Additional findings from the Credit for Renting whitepaper confirm:
The average VantageScore® 3.0 score change for previously scoreable participants in the study was an increase of 29 points
95 percent of study participants experienced a score increase or no score change with subprime and nonprime residents receiving the greatest positive score impact
19 percent of study participants previously considered subprime migrated to at least one higher (less risky) risk segment, typically yielding more affordable credit and additional credit opportunities
23 percent of thin-file residents migrated to the thick-file category, potentially signaling to a lender the ability to manage multiple credit obligations
97 percent of the previously no-hit (and credit unscoreable) residents fell in one of the two least risky risk segments with the addition of the paid-as-agreed rental tradelines
"Consumer financing rapidly changed during the economic upheaval, and regulatory changes forced lenders to tighten the standards for the underwriting process. This excluded many Americans from the opportunity to attain credit due to a limited or no credit history," said Genevieve Juillard, president of Experian Consumer Information Services. "For the last decade, Experian has advocated for full-file reporting and invested in new sources of data outside the traditional sets, such as Experian RentBureau, to help expand credit files. Residents who pay their rent on time month after month should be rewarded and not overlooked simply because they rent instead of own the place they call home."
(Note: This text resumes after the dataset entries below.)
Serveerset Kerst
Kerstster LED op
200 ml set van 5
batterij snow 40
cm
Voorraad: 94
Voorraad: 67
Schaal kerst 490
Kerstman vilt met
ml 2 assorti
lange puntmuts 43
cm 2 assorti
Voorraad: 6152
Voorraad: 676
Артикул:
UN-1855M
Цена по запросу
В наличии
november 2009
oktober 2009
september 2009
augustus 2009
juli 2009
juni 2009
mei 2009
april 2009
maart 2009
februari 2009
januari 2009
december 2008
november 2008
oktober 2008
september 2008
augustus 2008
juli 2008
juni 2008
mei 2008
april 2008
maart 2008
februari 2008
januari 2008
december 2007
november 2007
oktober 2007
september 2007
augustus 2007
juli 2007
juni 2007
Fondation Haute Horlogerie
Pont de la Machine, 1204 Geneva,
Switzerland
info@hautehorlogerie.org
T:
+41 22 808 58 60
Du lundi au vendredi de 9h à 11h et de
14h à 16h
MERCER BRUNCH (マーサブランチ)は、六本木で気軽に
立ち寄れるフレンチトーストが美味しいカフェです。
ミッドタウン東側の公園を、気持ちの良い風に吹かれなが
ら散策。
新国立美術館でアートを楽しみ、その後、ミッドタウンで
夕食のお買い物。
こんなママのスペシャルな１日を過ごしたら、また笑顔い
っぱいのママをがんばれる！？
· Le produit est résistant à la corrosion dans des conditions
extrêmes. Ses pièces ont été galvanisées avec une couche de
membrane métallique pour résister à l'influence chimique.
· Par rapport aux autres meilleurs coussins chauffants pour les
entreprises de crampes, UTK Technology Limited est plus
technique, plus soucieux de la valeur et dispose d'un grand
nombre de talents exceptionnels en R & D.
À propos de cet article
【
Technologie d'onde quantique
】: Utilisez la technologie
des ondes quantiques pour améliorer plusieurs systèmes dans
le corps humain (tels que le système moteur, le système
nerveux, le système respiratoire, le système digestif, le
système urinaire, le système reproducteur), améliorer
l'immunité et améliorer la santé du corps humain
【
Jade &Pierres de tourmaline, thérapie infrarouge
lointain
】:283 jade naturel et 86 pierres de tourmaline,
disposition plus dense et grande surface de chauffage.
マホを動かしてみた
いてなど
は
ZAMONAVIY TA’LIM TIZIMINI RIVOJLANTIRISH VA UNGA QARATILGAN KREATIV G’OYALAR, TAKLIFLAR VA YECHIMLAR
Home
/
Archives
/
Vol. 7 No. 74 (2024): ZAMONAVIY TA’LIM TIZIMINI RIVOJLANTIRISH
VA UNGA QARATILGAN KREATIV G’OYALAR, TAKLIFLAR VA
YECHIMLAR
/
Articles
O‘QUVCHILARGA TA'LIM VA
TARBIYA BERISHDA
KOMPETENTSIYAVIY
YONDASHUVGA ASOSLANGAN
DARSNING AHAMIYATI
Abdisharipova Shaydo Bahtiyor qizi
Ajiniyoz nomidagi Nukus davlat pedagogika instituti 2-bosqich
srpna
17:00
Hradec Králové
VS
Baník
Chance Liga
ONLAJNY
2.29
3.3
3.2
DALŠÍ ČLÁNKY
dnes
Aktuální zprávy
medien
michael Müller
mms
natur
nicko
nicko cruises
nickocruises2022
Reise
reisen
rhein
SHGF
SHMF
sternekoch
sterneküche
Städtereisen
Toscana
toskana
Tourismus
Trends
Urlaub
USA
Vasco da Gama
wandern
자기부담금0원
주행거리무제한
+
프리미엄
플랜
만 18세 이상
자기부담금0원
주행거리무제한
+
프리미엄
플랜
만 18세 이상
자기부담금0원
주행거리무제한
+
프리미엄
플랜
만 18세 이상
To conduct the analysis, Experian RentBureau gathered rental payment data from the Experian RentBureau database which is comprised of both positive and negative rental payment data. Experian incorporates the on-time rental payment data reported to Experian RentBureau into Experian credit reports. Nearly 20,000 leases, as reported by property management companies to Experian RentBureau, were found that met the desired criteria, including the receipt of housing subsidies on the lease and positive lease payment behavior. Subsidized leases with negative rental payment history specifically were excluded from the analysis. The addition of these leases to the Experian credit database then was simulated.